_Task to carry out_
Going down the listing below, print exactly each line from the one with "FEMA and Wind Rated Door Systems" up to and including the one with "Blast, Ballistic and Security Door Systems", and skip the rest.

_Input for this task_
■ ■ ■ ■

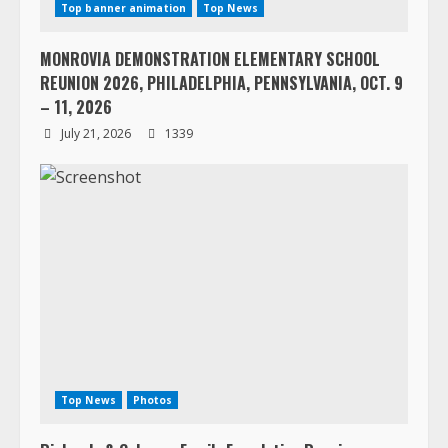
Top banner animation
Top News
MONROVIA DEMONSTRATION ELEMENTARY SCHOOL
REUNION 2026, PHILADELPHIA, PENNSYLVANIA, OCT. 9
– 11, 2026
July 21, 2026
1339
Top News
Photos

■ ■ ■ ■

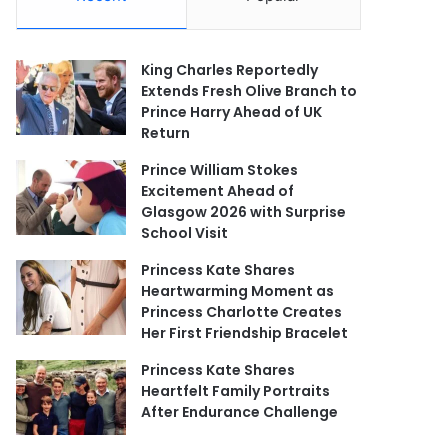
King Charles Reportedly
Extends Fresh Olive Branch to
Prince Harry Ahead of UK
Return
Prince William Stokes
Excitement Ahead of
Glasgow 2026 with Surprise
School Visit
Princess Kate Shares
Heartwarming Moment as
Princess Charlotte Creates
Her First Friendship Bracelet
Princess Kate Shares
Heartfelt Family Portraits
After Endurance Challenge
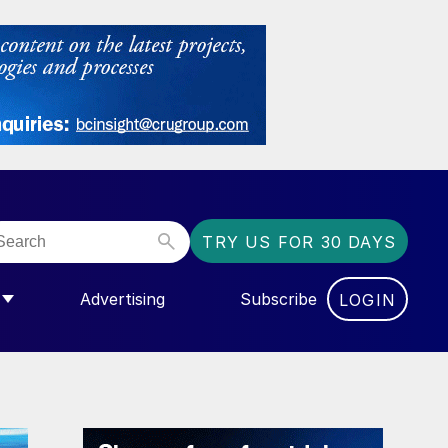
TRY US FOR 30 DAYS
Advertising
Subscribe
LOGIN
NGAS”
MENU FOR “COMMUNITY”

■ ■ ■ ■

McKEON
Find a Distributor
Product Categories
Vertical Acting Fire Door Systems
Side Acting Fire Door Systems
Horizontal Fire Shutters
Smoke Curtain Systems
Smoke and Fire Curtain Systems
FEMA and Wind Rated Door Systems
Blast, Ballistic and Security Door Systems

■ ■ ■ ■

_Your solution_
FEMA and Wind Rated Door Systems
Blast, Ballistic and Security Door Systems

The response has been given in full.